• [TASK ITEM] Below are the records; copy each line in them that holds the word "general".

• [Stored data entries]
----

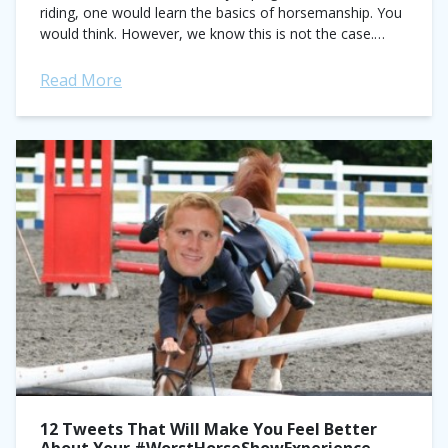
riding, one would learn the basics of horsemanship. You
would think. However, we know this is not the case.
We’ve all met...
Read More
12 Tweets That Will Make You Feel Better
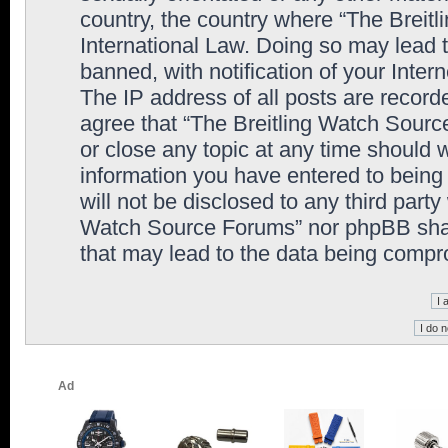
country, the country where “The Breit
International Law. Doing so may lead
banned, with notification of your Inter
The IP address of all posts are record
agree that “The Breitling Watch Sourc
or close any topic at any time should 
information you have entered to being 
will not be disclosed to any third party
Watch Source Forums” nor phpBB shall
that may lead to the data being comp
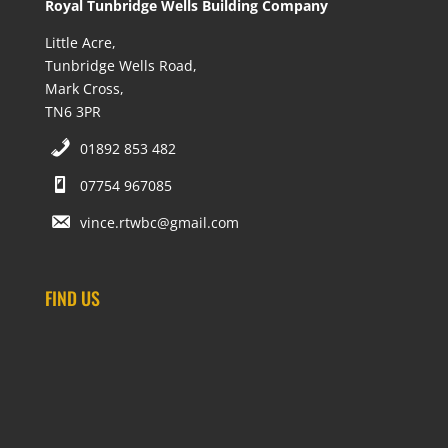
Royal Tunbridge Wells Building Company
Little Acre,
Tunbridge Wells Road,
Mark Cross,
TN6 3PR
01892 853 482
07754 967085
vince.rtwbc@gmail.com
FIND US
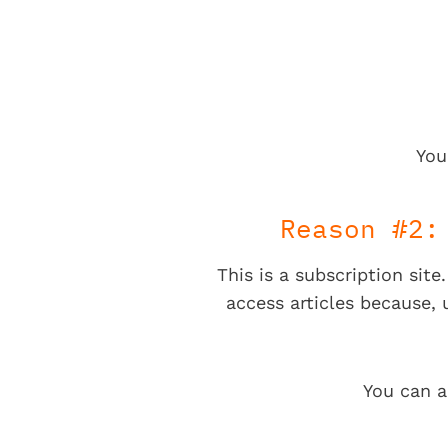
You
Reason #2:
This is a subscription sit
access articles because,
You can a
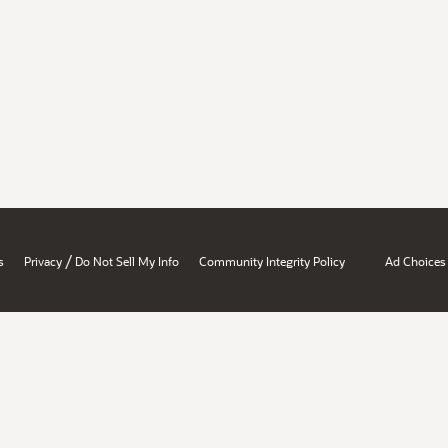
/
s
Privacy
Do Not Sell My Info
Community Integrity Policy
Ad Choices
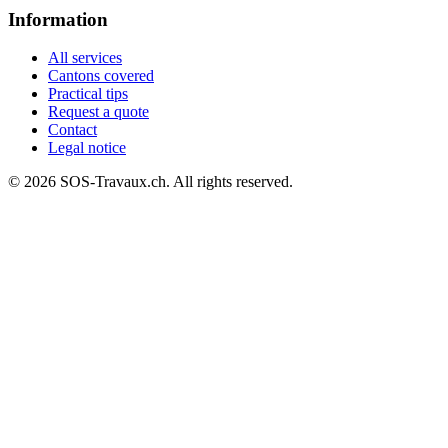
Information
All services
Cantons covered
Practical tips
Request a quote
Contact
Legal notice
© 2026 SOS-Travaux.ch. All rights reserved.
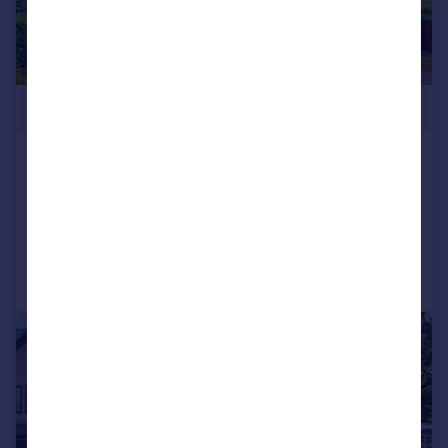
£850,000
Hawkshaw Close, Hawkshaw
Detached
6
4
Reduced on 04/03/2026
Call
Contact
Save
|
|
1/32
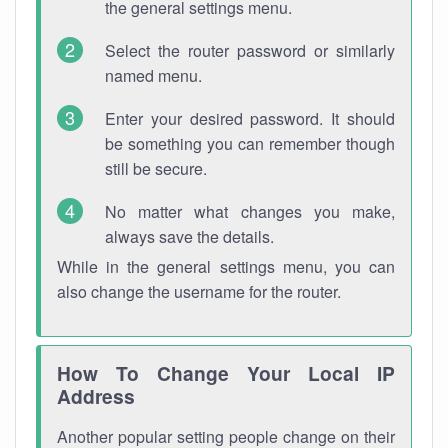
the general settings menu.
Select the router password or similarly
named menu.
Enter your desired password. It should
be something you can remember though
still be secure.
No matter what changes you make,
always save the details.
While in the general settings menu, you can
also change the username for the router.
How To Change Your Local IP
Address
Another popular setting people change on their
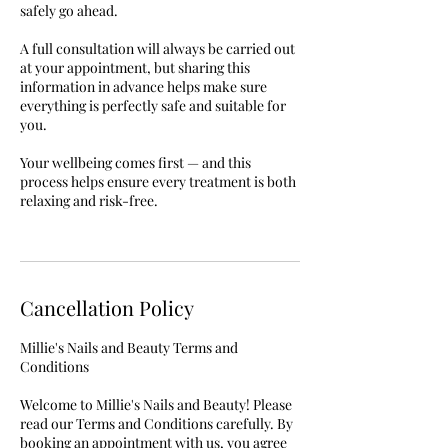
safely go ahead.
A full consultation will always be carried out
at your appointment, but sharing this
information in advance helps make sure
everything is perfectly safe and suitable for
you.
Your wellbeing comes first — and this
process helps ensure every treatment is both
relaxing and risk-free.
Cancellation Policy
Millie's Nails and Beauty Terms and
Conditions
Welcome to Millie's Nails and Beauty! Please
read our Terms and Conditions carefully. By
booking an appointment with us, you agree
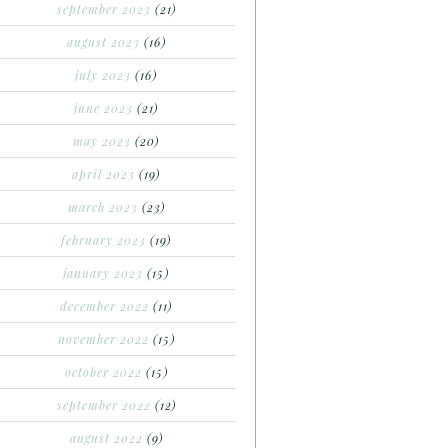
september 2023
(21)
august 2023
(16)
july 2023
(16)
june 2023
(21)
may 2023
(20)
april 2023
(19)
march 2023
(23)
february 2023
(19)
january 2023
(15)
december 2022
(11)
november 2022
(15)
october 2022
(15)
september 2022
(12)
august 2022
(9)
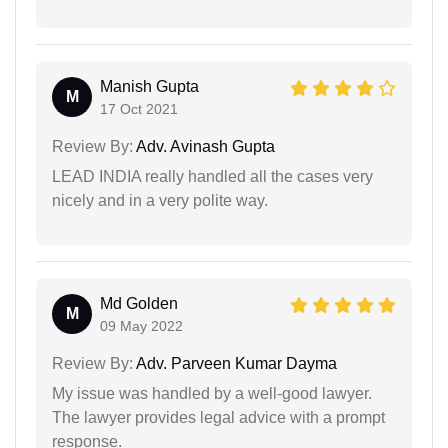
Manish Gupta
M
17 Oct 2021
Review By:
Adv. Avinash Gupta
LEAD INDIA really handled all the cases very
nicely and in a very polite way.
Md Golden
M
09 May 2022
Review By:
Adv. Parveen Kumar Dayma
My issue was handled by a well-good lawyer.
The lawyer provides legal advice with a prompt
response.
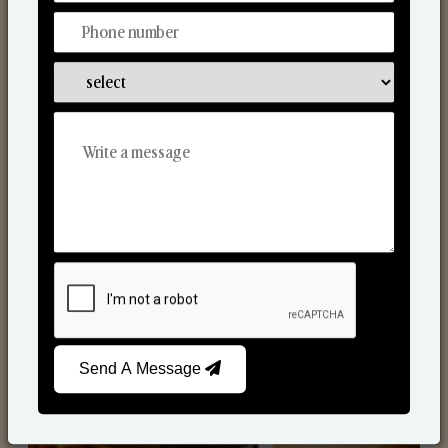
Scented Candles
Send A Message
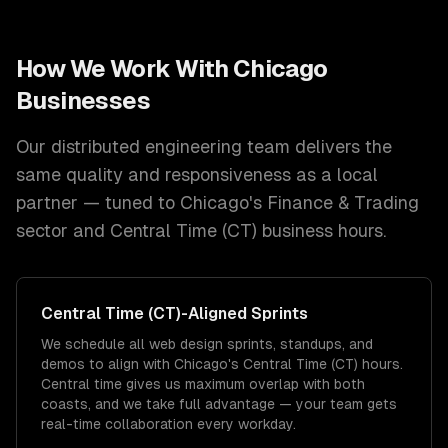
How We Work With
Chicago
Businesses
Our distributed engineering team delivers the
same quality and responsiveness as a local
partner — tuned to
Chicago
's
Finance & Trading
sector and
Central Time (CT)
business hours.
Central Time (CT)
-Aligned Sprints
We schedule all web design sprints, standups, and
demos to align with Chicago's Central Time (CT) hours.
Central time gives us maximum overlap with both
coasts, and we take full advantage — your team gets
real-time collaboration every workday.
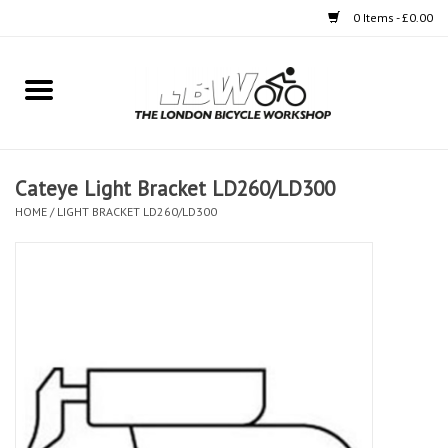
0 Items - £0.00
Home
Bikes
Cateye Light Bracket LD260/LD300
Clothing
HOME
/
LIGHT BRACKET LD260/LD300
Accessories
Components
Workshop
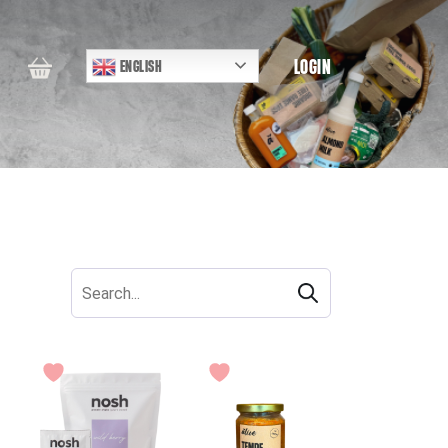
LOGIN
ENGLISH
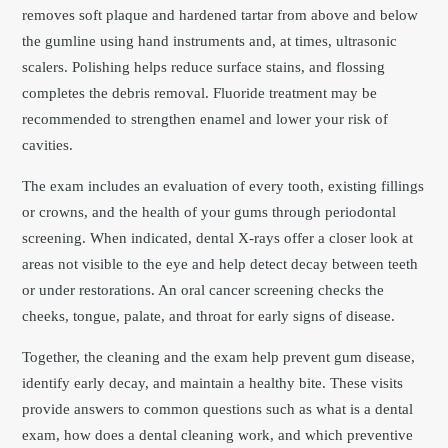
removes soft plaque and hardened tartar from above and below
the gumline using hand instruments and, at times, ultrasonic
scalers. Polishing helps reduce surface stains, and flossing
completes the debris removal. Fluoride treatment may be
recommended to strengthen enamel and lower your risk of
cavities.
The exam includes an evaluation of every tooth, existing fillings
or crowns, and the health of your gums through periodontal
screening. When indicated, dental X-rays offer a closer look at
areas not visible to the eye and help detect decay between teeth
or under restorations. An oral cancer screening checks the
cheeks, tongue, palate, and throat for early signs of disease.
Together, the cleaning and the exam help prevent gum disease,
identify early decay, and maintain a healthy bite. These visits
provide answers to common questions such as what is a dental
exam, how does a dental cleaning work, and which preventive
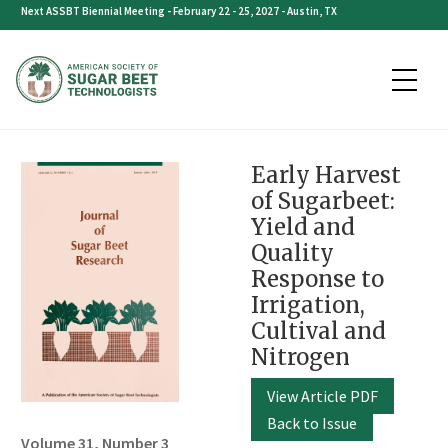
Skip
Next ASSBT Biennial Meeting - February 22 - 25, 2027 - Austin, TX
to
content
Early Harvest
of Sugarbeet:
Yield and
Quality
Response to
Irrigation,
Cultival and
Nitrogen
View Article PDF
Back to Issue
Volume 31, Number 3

----

• [PROBLEM SOLUTION]
the general settings menu.
While in the general settings menu, you can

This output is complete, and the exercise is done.